3. HET STANDPUNT VAN KLAGER EN DE KLACHT

Klager verwijt verweerder -zakelijk weergegeven- dat hij door inadequaat optreden is tekorgeschoten in de zorgplicht jegens patiënte.

4. HET STANDPUNT VAN VERWEERDER

Verweerder voert -zakelijk weergegeven- aan dat hem geen verwijt treft omdat hij geen zelfstandige rol heeft gehad bij de beoordeling en de beoordeling overigens zorgvuldig is geweest.
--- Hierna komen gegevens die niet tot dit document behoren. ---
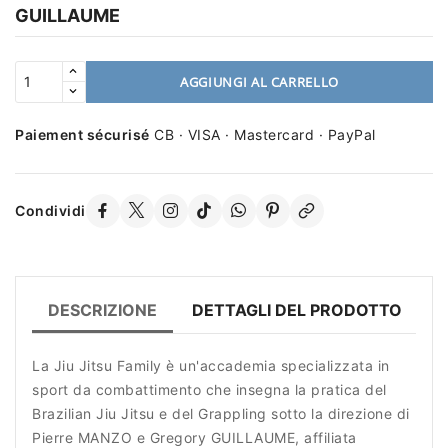
GUILLAUME
AGGIUNGI AL CARRELLO
Paiement sécurisé
CB · VISA · Mastercard · PayPal
Condividi
DESCRIZIONE
DETTAGLI DEL PRODOTTO
R
La Jiu Jitsu Family è un'accademia specializzata in
sport da combattimento che insegna la pratica del
Brazilian Jiu Jitsu e del Grappling sotto la direzione di
Pierre MANZO e Gregory GUILLAUME, affiliata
5. DE OVERWEGINGEN VAN HET COLLEGE

5.1

Het college wijst er allereerst op, dat het bij de tuchtrechtelijke toetsing van professioneel handelen er niet om gaat of dat handelen beter had gekund, maar om het geven van een antwoord op de vraag of de beroepsbeoefenaar bij het beroepsmatig handelen is gebleven binnen de grenzen van een redelijk bekwame beroepsuitoefening, rekening houdend met de stand van de wetenschap ten tijde van het klachtwaardig geachte handelen en met hetgeen toen in de beroepsgroep ter zake als norm of standaard was aanvaard.

5.2

De kern van de klacht is dat op 19 maart 2012 niet een traject is ingezet richting een gedwongen opname van patiënte. Voor een gedwongen opname is een geneeskundige verklaring vereist met het oog op (in dit geval) een inbewaringstelling als bedoeld in artikel 20, eerste lid, van de wet BOPZ. Een dergelijke verklaring kan uitsluitend worden opgesteld door een arts, bij voorkeur een niet-behandelend psychiater, en in elk geval niet door een verpleegkundige. Bijzondere omstandigheden daargelaten, die hier zijn gesteld noch gebleken, is verweerder niet (mede) verantwoordelijk te houden voor de beslissing van de psychiater om geen geneeskundige verklaring af te geven. Ten slotte is, gelet op hetgeen verweerder hiertegenover heeft aangevoerd, onvoldoende komen vast te staan dat verweerder tegenover de gemachtigde van klager een opmerking heeft gemaakt in de trant van “over de schutting gooien” en is de context van die opmerking, als deze al is gemaakt, onvoldoende gebleken.

5.3

De conclusie uit het voorgaande is dat de klacht als kennelijk ongegrond dient te worden afgewezen.

6. DE BESLISSING

Het college wijst de klacht af.

Aldus gedaan in raadkamer door mr. Th.C.M. Willemse, voorzitter, en A.H. Slagter-de Vries en E. van Egmond, leden-verpleegkundigen, in tegenwoordigheid van mr. H. van der Poel-Berkovits, secretaris, en uitgesproken in het openbaar op 14 februari 2013 door mr. A.L. Smit, voorzitter, in tegenwoordigheid van mr. H. van der Poel-Berkovits, secretaris.

voorzitter

secretaris

Tegen deze beslissing kan binnen zes weken na de dag van verzending van het afschrift ervan schriftelijk hoger beroep worden ingesteld bij het Centrale Tuchtcollege voor de Gezondheidszorg door:

a. de klager en/of klaagster, voor zover de klacht is afgewezen, of voor zover hij/zij niet-ontvankelijk is verklaard;

b. degene over wie is geklaagd;

c. de hoofdinspecteur of de regionale inspecteur van de volksgezondheid, wie de aangelegenheid uit hoofde van de hun toevertrouwde belangen aangaat.

Het tot het Centrale Tuchtcollege voor de Gezondheidszorg gerichte beroepschrift wordt ingezonden bij de secretaris van het Regionaal Tuchtcollege voor de Gezondheidszorg te Zwolle, door wie het binnen de beroepstermijn moet zijn ontvangen.